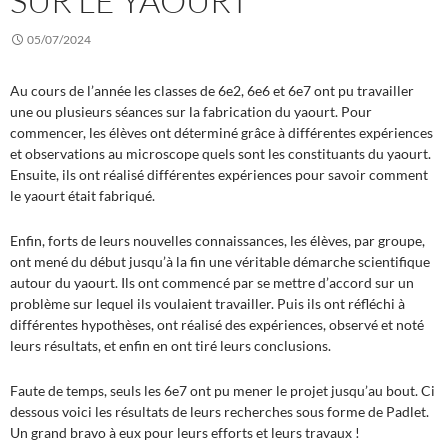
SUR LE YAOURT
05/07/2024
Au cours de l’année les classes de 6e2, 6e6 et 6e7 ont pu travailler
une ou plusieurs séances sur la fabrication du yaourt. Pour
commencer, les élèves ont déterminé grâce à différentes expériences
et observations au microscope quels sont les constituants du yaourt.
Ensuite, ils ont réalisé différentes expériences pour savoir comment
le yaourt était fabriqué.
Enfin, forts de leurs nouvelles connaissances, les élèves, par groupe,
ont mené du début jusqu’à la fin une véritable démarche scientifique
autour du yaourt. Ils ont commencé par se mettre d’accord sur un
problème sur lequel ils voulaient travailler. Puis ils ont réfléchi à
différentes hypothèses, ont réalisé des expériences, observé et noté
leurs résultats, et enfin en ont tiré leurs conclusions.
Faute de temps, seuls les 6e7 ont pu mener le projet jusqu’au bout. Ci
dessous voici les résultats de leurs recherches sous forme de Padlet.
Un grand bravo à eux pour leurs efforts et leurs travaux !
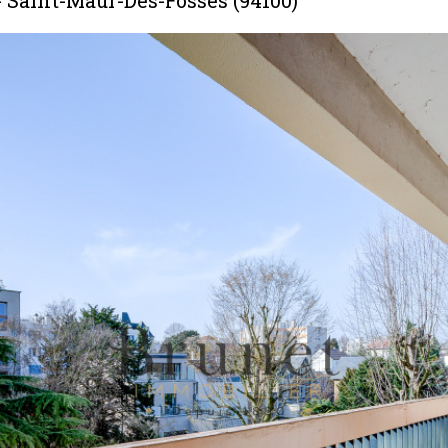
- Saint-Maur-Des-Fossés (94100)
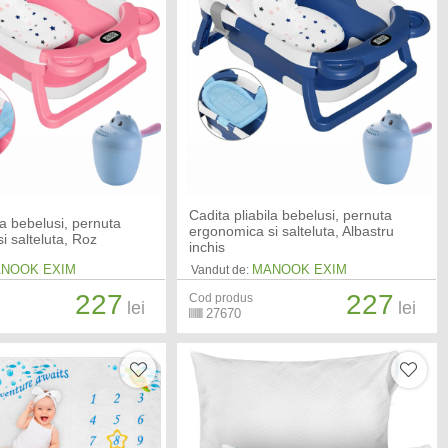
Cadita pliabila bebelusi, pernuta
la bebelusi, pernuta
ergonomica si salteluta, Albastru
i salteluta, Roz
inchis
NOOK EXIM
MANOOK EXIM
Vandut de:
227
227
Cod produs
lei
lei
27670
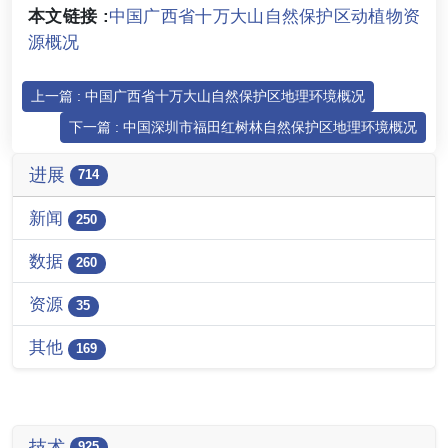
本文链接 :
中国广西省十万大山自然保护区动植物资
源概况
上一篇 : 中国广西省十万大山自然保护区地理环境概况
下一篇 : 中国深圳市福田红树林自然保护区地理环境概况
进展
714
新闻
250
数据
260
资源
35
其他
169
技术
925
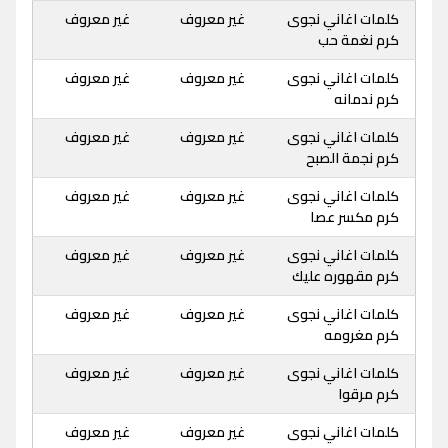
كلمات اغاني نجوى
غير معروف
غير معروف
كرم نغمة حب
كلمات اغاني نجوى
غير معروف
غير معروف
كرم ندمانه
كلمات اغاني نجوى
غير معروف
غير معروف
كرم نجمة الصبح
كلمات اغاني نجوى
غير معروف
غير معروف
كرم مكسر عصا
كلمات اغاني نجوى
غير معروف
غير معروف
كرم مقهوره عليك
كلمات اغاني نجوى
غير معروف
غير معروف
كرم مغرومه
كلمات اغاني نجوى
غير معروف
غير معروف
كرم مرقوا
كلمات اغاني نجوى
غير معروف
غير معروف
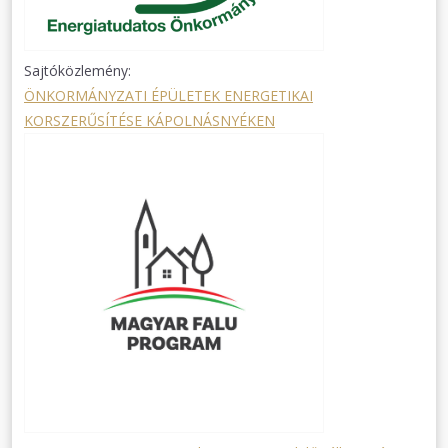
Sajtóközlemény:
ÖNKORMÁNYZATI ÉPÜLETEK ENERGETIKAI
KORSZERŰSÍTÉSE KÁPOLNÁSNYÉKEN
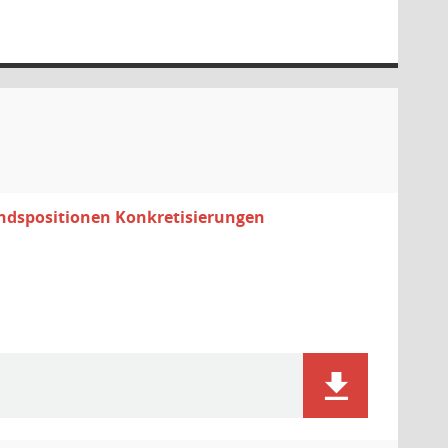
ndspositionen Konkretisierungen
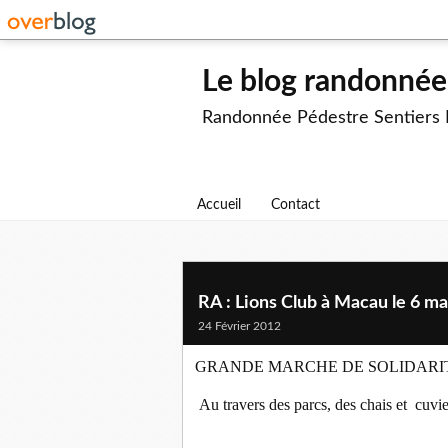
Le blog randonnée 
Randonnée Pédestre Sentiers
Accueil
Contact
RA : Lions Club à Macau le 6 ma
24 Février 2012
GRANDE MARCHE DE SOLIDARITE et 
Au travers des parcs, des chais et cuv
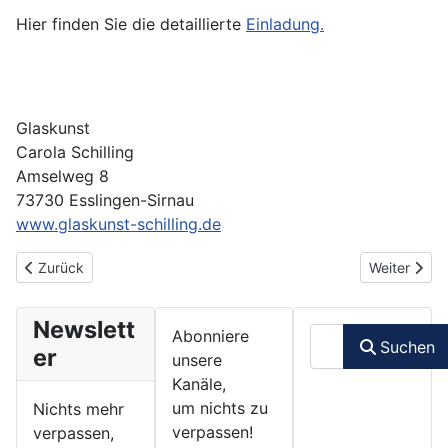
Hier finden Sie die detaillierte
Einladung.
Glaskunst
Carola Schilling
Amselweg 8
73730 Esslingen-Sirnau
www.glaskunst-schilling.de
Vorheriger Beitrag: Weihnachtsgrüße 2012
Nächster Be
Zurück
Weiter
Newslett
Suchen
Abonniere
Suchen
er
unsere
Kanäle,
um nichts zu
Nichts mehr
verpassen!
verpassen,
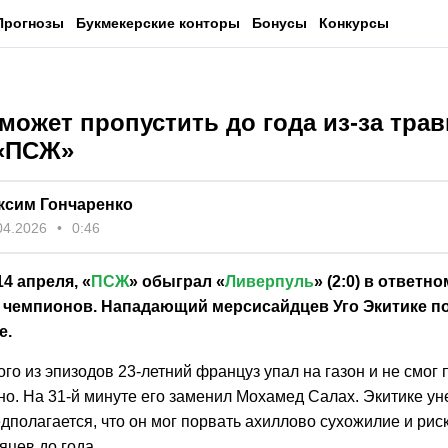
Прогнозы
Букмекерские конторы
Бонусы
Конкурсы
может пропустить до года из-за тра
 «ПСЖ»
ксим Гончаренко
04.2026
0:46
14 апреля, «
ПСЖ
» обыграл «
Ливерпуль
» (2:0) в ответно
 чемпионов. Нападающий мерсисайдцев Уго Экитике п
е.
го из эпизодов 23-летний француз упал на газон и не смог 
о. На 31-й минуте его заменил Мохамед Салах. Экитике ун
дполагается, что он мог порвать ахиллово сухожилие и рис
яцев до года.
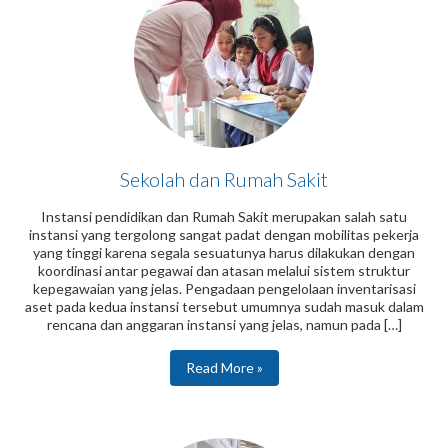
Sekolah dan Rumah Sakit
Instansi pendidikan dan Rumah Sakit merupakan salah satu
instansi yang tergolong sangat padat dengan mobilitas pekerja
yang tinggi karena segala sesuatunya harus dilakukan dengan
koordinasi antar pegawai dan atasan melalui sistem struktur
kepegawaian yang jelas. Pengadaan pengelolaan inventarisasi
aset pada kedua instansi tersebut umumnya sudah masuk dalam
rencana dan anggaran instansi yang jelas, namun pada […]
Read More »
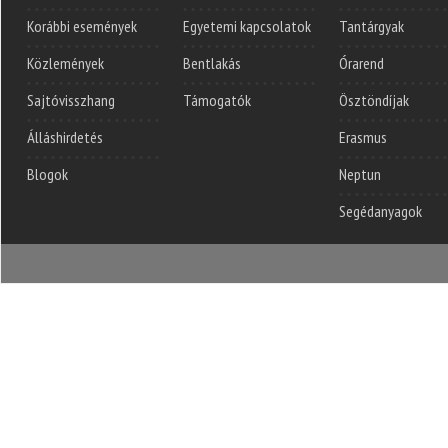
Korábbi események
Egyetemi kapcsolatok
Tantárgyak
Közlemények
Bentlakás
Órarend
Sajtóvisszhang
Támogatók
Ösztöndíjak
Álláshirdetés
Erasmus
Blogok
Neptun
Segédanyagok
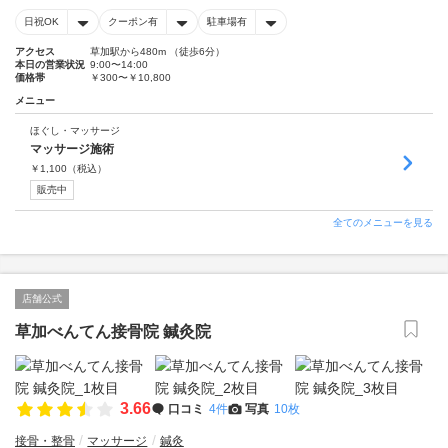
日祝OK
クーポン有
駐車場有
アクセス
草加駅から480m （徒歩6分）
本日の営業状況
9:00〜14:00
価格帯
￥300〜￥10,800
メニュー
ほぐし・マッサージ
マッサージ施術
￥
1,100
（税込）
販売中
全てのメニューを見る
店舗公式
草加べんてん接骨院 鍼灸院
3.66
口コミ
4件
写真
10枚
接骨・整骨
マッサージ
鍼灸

### WHAT NEEDS TO BE DONE
Here the job is to print all the entries above exactly, minus the images.

### FINAL ANSWER
SUR LE YAOURT
05/07/2024
Au cours de l’année les classes de 6e2, 6e6 et 6e7 ont pu travailler
une ou plusieurs séances sur la fabrication du yaourt. Pour
commencer, les élèves ont déterminé grâce à différentes expériences
et observations au microscope quels sont les constituants du yaourt.
Ensuite, ils ont réalisé différentes expériences pour savoir comment
le yaourt était fabriqué.
Enfin, forts de leurs nouvelles connaissances, les élèves, par groupe,
ont mené du début jusqu’à la fin une véritable démarche scientifique
autour du yaourt. Ils ont commencé par se mettre d’accord sur un
problème sur lequel ils voulaient travailler. Puis ils ont réfléchi à
différentes hypothèses, ont réalisé des expériences, observé et noté
leurs résultats, et enfin en ont tiré leurs conclusions.
Faute de temps, seuls les 6e7 ont pu mener le projet jusqu’au bout. Ci
dessous voici les résultats de leurs recherches sous forme de Padlet.
Un grand bravo à eux pour leurs efforts et leurs travaux !
- Saint-Maur-Des-Fossés (94100)
Cadita pliabila bebelusi, pernuta
la bebelusi, pernuta
ergonomica si salteluta, Albastru
i salteluta, Roz
inchis
NOOK EXIM
MANOOK EXIM
Vandut de:
227
227
Cod produs
lei
lei
27670
本文链接 :
中国广西省十万大山自然保护区动植物资
源概况
上一篇 : 中国广西省十万大山自然保护区地理环境概况
下一篇 : 中国深圳市福田红树林自然保护区地理环境概况
进展
714
新闻
250
数据
260
资源
35
其他
169
技术
925
كلمات اغاني نجوى
غير معروف
غير معروف
كرم نغمة حب
كلمات اغاني نجوى
غير معروف
غير معروف
كرم ندمانه
كلمات اغاني نجوى
غير معروف
غير معروف
كرم نجمة الصبح
كلمات اغاني نجوى
غير معروف
غير معروف
كرم مكسر عصا
كلمات اغاني نجوى
غير معروف
غير معروف
كرم مقهوره عليك
كلمات اغاني نجوى
غير معروف
غير معروف
كرم مغرومه
كلمات اغاني نجوى
غير معروف
غير معروف
كرم مرقوا
كلمات اغاني نجوى
غير معروف
غير معروف
Sajtóközlemény:
ÖNKORMÁNYZATI ÉPÜLETEK ENERGETIKAI
KORSZERŰSÍTÉSE KÁPOLNÁSNYÉKEN
ndspositionen Konkretisierungen
Le blog randonnée 
Randonnée Pédestre Sentiers
Accueil
Contact
RA : Lions Club à Macau le 6 ma
24 Février 2012
GRANDE MARCHE DE SOLIDARITE et 
Au travers des parcs, des chais et cuv
Hier finden Sie die detaillierte
Einladung.
Glaskunst
Carola Schilling
Amselweg 8
73730 Esslingen-Sirnau
www.glaskunst-schilling.de
Vorheriger Beitrag: Weihnachtsgrüße 2012
Nächster Be
Zurück
Weiter
Newslett
Suchen
Abonniere
Suchen
er
unsere
Kanäle,
um nichts zu
Nichts mehr
verpassen!
verpassen,
Прогнозы
Букмекерские конторы
Бонусы
Конкурсы
может пропустить до года из-за тра
 «ПСЖ»
ксим Гончаренко
04.2026
0:46
14 апреля, «
ПСЖ
» обыграл «
Ливерпуль
» (2:0) в ответно
 чемпионов. Нападающий мерсисайдцев Уго Экитике п
е.
го из эпизодов 23-летний француз упал на газон и не смог 
о. На 31-й минуте его заменил Мохамед Салах. Экитике ун
дполагается, что он мог порвать ахиллово сухожилие и рис
яцев до года.
Sekolah dan Rumah Sakit
Instansi pendidikan dan Rumah Sakit merupakan salah satu
instansi yang tergolong sangat padat dengan mobilitas pekerja
yang tinggi karena segala sesuatunya harus dilakukan dengan
koordinasi antar pegawai dan atasan melalui sistem struktur
kepegawaian yang jelas. Pengadaan pengelolaan inventarisasi
aset pada kedua instansi tersebut umumnya sudah masuk dalam
rencana dan anggaran instansi yang jelas, namun pada […]
Read More »
Korábbi események
Egyetemi kapcsolatok
Tantárgyak
Közlemények
Bentlakás
Órarend
Sajtóvisszhang
Támogatók
Ösztöndíjak
Álláshirdetés
Erasmus
Blogok
Neptun
Segédanyagok
日祝OK
クーポン有
駐車場有
アクセス
草加駅から480m （徒歩6分）
本日の営業状況
9:00〜14:00
価格帯
￥300〜￥10,800
メニュー
ほぐし・マッサージ
マッサージ施術
￥
1,100
（税込）
販売中
全てのメニューを見る
店舗公式
草加べんてん接骨院 鍼灸院
3.66
口コミ
4件
写真
10枚
接骨・整骨
マッサージ
鍼灸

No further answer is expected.